Les élus que je rencontre dans l’Eure – un territoire rural – se posent toutefois les questions suivantes.

Tout d’abord, la suppression de la taxe d’habitation sera-t-elle compensée à l’euro près ?

Ensuite, la hausse des dotations de péréquation verticale impliquera-t-elle la diminution d’autres dotations ?

Enfin, cette péréquation, qui bénéficie aux territoires ruraux, sera-t-elle bouleversée dans les années à venir ? Les maires attendent en effet avec appréhension la réforme de la fiscalité locale prévue en 2021.

S’agissant du premier motif d’inquiétude, le projet de loi Engagement et proximité prévoit que la fraction de la taxe d’habitation perçue par le département soit versée en compensation de celle que perdent les communes. Ce système semble judicieux et nous espérons qu’il fonctionnera dès l’an prochain.

Sur le deuxième motif d’inquiétude, je rappelle que la hausse de 190 millions d’euros de la péréquation verticale est financée par les collectivités locales elles-mêmes, au travers d’écrêtements qui entraînent des baisses de dotation forfaitaire pour de nombreuses communes rurales. À cela s’ajoute une minoration des variables d’ajustement à hauteur de 122 millions d’euros.

Pour respecter les plafonds fixés par l’article 16 de la loi de programmation des finances publiques pour les années 2018 à 2022, l’État doit en effet compenser toute hausse en diminuant d’autres dotations.

Or l’assiette des variables d’ajustement s’est élargie à de nouvelles dotations ces dernières années : en 2017, d’abord, à la dotation de compensation de la réforme de la taxe professionnelle (DCRTP) des départements et régions, puis aux fonds départementaux de péréquation de cette même taxe, et enfin à la totalité de la dotation compensant les transferts des compensations d’exonération de fiscalité directe locale.
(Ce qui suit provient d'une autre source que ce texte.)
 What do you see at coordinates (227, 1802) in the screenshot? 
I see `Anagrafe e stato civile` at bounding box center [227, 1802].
En 2018, l’assiette a intégré la DCRTP du bloc communal et, en 2020, elle sera étendue au prélèvement sur recettes (PSR) qui compense les exonérations relatives au versement transport.
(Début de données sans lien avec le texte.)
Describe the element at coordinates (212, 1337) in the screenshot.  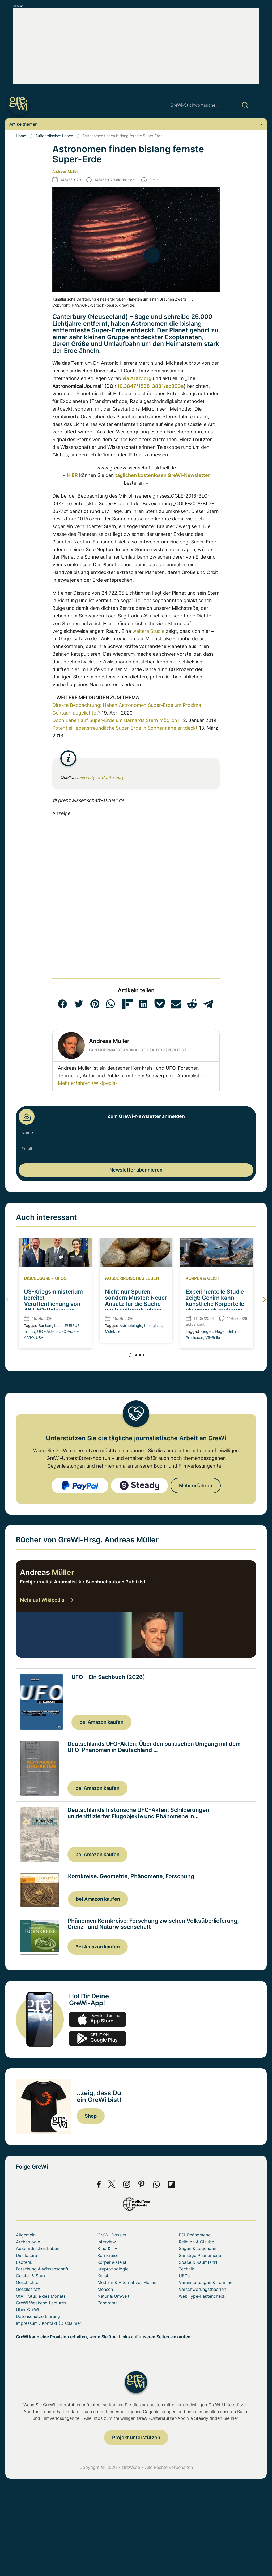
I see `VR-Brille` at that location.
Toutefois, certaines mesures techniques ont été prises en sens inverse.

Ainsi, la dotation sera réduite à 75 millions d’euros en 2020, dont 10 millions d’euros en moins pour le bloc communal, ce qui constitue un sujet d’inquiétude pour les élus.

Le relèvement du seuil de neuf à onze salariés pour les entreprises a diminué de moitié la compensation du versement transport. Cela ne va pas encourager le développement du transport collectif, indispensable dans nos territoires ruraux.

Par ailleurs, les élus de nos territoires ruraux s’interrogent sur l’impact que pourrait avoir la réforme de la fiscalité locale sur les montants de péréquation.

La suppression des bases de salaires de la taxe professionnelle (TP) en 2005, la disparition définitive de la TP en 2012 ou encore les fusions opérées par la loi NOTRe en 2018 ont entraîné des modifications fiscales profondes.

La péréquation horizontale, mais aussi verticale, sera impactée en 2020 : le critère du potentiel fiscal par habitant est utilisé dans six mécanismes et constitue l’une des composantes du potentiel financier par habitant utilisé, lui, dans treize autres mécanismes. Il s’avère que c’est dans les territoires ruraux que l’impact de cette évolution pourrait être le plus négatif, car le nombre de propriétaires y est plus important qu’en zone urbaine.

En effet, ces territoires vont voir leur potentiel financier augmenter par rapport à la moyenne nationale, et donc percevoir moins de péréquation.

Madame la ministre, si l’on peut se satisfaire de certaines décisions prises en faveur des collectivités territoriales, il serait souhaitable que des simulations soient portées à la connaissance des parlementaires pour éclairer leur jugement et rassurer les élus de nos territoires.

Madame la ministre, il faut écouter le Sénat ! (Applaudissements sur des travées du groupe Les Républicains.)